Que sont ces cellules immortelles issues d’un avortement des années 1970?
Cela n’a rien d’un secret: dans des milliers de laboratoires de recherche biomédicale et d’usines pharmaceutiques dans le monde, des cellules dérivées d’un foetus avorté il y a des décennies sont utilisées pour développer des traitements et des vaccins.
Mais régulièrement aux Etats-Unis, des personnalités conservatrices et anti-avortement protestent pour des raisons éthiques contre le recours à ces cellules, comme début octobre concernant un traitement contre le Covid-19 administré à Donald Trump, fabriqué par la société Regeneron.

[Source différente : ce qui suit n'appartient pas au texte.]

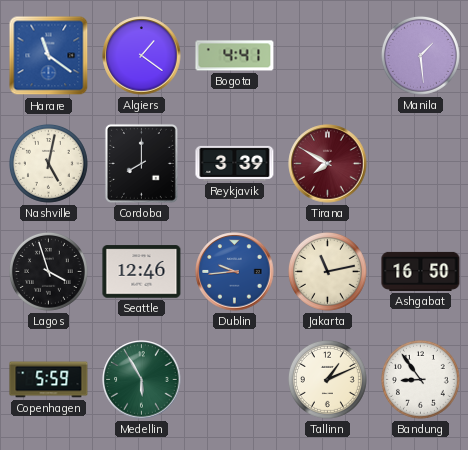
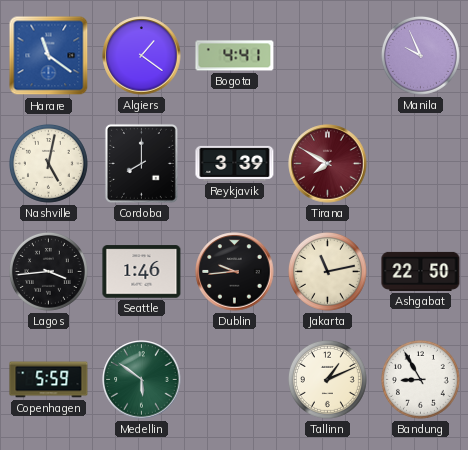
Manila: 1:29 -> 9:56
Lagos: 3:57 -> 3:44
Seattle: 12:46 -> 1:46
Dublin dial: blue -> black
Ashgabat: 16:50 -> 22:50
Medellin: 5:55 -> 5:51
Bandung: 8:54 -> 8:55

« Cela devient pénible », dit à l’AFP le professeur Andrea Gambotto, qui utilise depuis 25 ans ces cellules, nommées HEK 293, dans son laboratoire de recherche sur les vaccins à l’université de Pittsburgh.
« Ce serait un crime de ne pas les utiliser », fait-il valoir. « Elles n’ont jamais fait de mal à personne. Les cellules d’un embryon mort ont été utilisées pour la recherche au lieu d’être jetées ».

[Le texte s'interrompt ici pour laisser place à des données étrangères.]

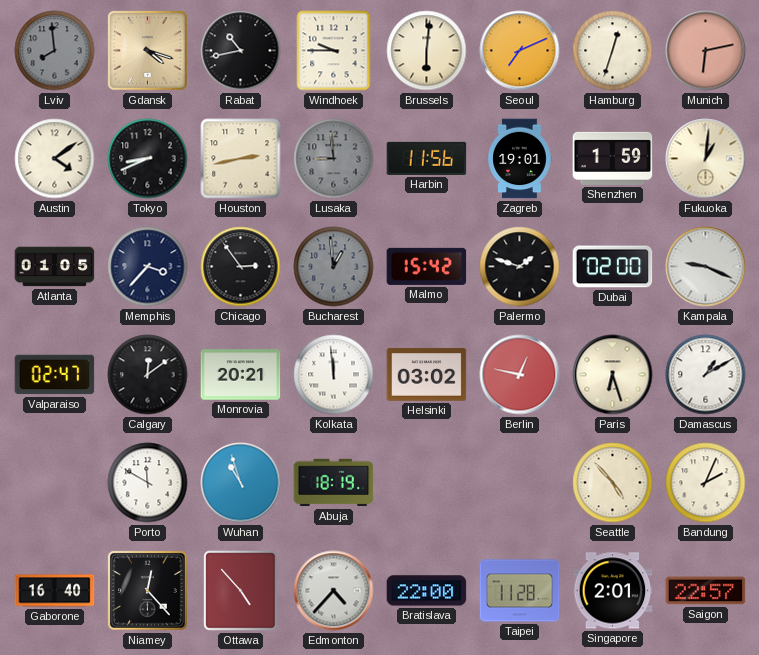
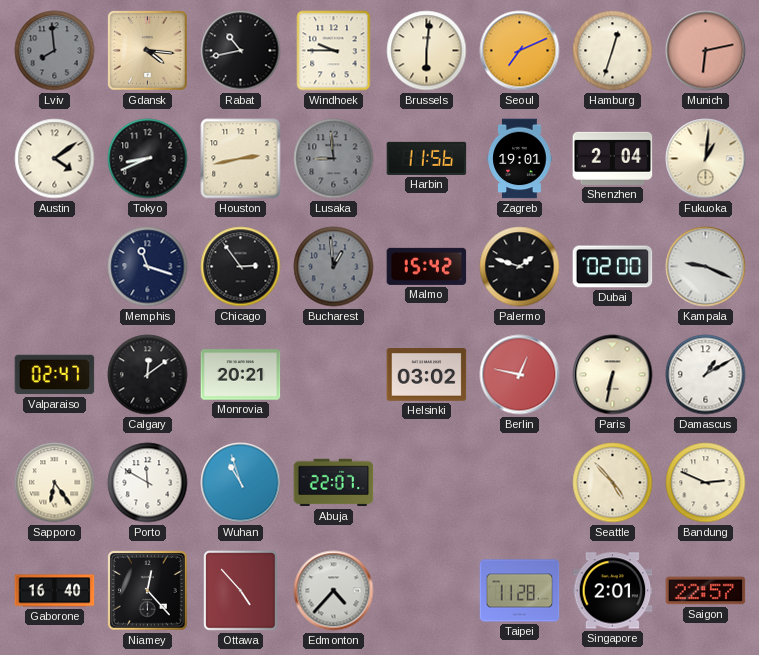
Gdansk: 4:18 -> 4:16
Shenzhen: 1:59 -> 2:04
Atlanta: 01:05 -> none
Memphis: 3:37 -> 11:18
Kolkata: 11:59 -> none
Paris: 6:27 -> 6:32
Sapporo: none -> 6:24
Abuja: 18:19 -> 22:07
Bandung: 2:04 -> 2:49
Bratislava: 22:00 -> none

Leur avantage, explique le chercheur, est que ces cellules, rendues « immortelles » au début des années 1970, sont standards dans l’industrie pharmaceutique. Si lui-même réussit un jour à élaborer un vaccin contre le Covid-19 dans son laboratoire, n’importe quelle usine pourra le produire à grande échelle, grâce aux HEK 293.

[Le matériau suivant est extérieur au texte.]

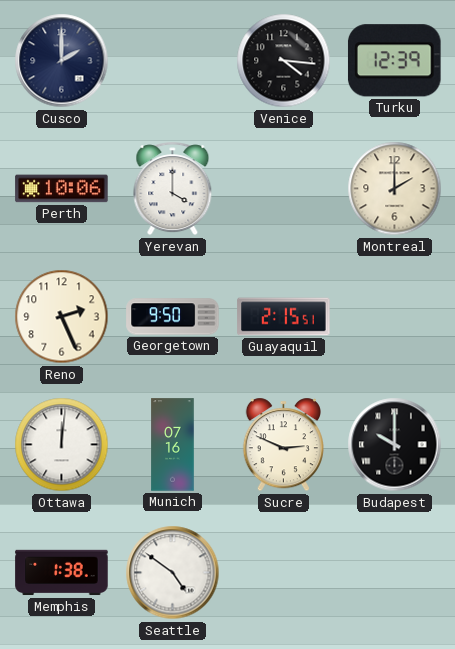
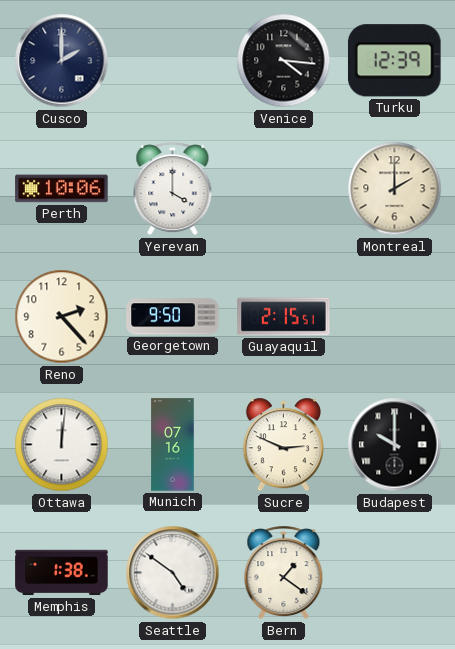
Reno: 2:26 -> 2:23
Bern: none -> 1:21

« Je peux aller en Inde et faire un vaccin pour le monde entier », dit-il.
A ceux qui veulent développer une alternative, il demande à quoi servirait de « revenir 30 ans en arrière pour réinventer la roue ».
– Cellules incontournables –
Les cellules originales ont été transformées et « immortalisées » par un jeune post-doctorant canadien du nom de Frank Graham, dans le laboratoire du professeur Alex van der Eb à Leiden aux Pays-Bas en janvier 1973.
Normalement, une cellule a un nombre fini de divisions, mais Frank Graham est parvenu à modifier ces cellules pour qu’elles se divisent à l’infini.
C’était sa 293e expérience, d’où le nom de la lignée (HEK signifie « cellules de rein embryonnaires humaines »).
« Il n’était pas rare d’utiliser des tissus foetaux à cette époque », raconte à l’AFP Frank Graham, professeur émérite de l’université canadienne McMaster, aujourd’hui retraité en Italie. « L’avortement était illégal aux Pays-Bas jusqu’en 1984 sauf pour sauver la vie de la mère. J’ai donc toujours supposé que les cellules utilisées dans le labo de Leiden étaient issues d’un avortement thérapeutique ».
La date souvent citée dans la littérature scientifique est un avortement en 1972.
Les développeurs de vaccins sont friands des HEK 293 car elles sont malléables et transformables en mini-usines de virus. Pour cultiver des virus, il faut toujours une cellule hôte: cela peut être un oeuf de poule, mais des cellules humaines sont préférables en médecine humaine.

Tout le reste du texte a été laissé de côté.